=== Input ===

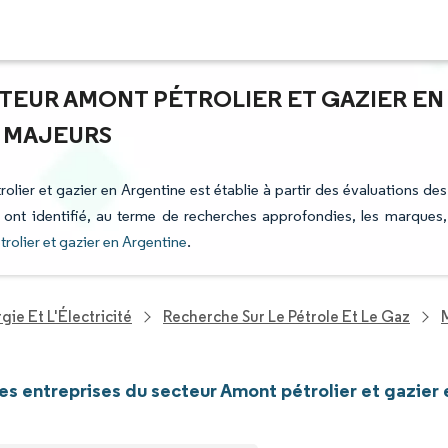
CTEUR AMONT PÉTROLIER ET GAZIER EN
S MAJEURS
olier et gazier en Argentine est établie à partir des évaluations des
i ont identifié, au terme de recherches approfondies, les marques,
rolier et gazier en Argentine
.
ie Et L'Électricité
Recherche Sur Le Pétrole Et Le Gaz
les entreprises du secteur Amont pétrolier et gazier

===

- Work required:
Your answer should be a single number: the count of lines in the entries that contain the word "Argentine".

- Exercise solution:
2